Foreign diplomats have high hopes that both sides will hit the ground running when Cyprus peace talks start in the second half of May.
Their optimism follows the election of pro-reconciliation Turkish Cypriot leader Mustafa Akinci last Sunday.
The UN’s Special Adviser to the Secretary-General, Espen Barth Eide, will be on the island on Monday, expecting to confirm plans with the two leaders.
During the same period, President Anastasiades and Akinci will be meeting on their own, hoping to secure an understanding of how best to proceed and to devise a path for discussing Confidence Building Measures (CBMs), with the closed town of Varosha at the forefront.
A preliminary schedule, drawn up before Akinci’s victory, suggests that intense negotiations will take place until the end of summer, starting immediately after the June 7 general election in Turkey.
The objective is that the two sides will first attempt to make difficult trade-offs between chapters, an approach that has not been previously attempted in the negotiation process.
Diplomatic sources told the Cyprus Weekly that the UN team will encourage the sides to think creatively and swiftly engage in a tough give-and-take on all thorny aspects of the Cyprus problem, namely property, territory, governance and security.
Pairings for possible trade-offs were made last September, before the process was derailed by Turkey’s dispatch of the seismic vessel Barbaros for surveys in Cyprus’ Exclusive Economic Zone (EEZ).
Towards the end game
International players have started working on the premise that the presence of Akinci at the helm will allow all parties to be bolder at the table and draw the basic parameters of an agreement by autumn.
Public statements by the new leader in the north have been well-received. The confidence building measures unilaterally announced by Anastasiades this week were equally appreciated abroad.

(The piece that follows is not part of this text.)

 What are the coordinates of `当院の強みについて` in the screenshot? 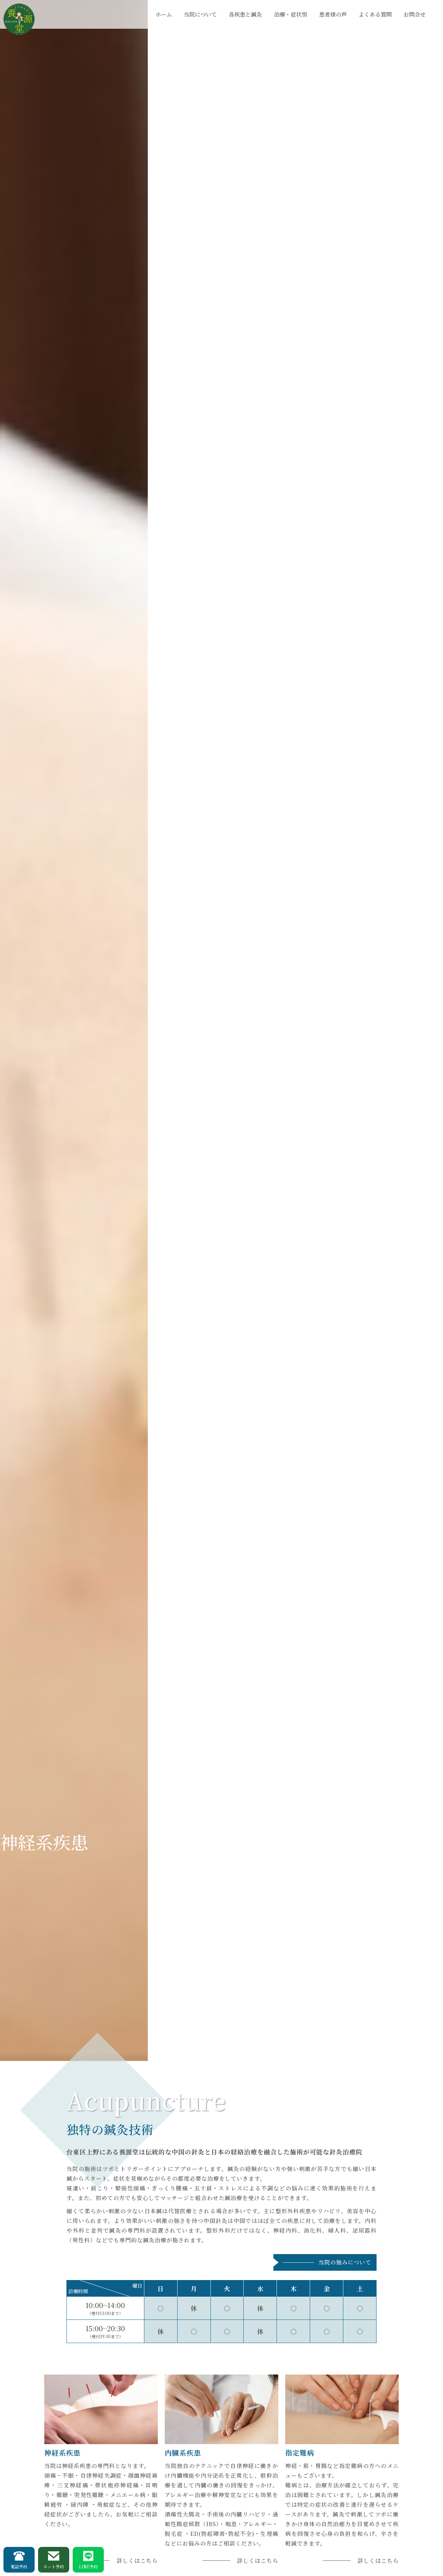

Ideally, September’s UN General Assembly will provide Secretary General Ban Ki-moon with the opportunity to engage personally and verify progress.
The Cyprus Weekly understands that an optimistic estimate provides for autumn to be a period of consolidation, in which all sides will have the opportunity to beef up an initial agreement.
The consolidation period will be followed by the so-called ‘endgame’, most likely an international conference at the beginning of 2016, to seal an agreement and allow leaders to start selling it to their respective sides.
Under this scheduling, the process could be completed with dual referenda, preferably held at the end of March. Current estimates abroad and in Cyprus suggest that the period to work out a deal will start after Turkey’s elections and finish just before May 2016 parliamentary elections in the Republic of Cyprus.
All actors also believe that the said period will be free of gas drilling or other hydrocarbon activities.
There is wide acceptance that Turkey will react badly to any serious continuation of energy activity within Cyprus’s EEZ – an undesirable development that will again derail the process.
Much of the above planning will be finalised on the understanding that Anastasiades and Akinci can form a good personal relationship, find some chemistry, abandon separatist agendas and work for a reunified island.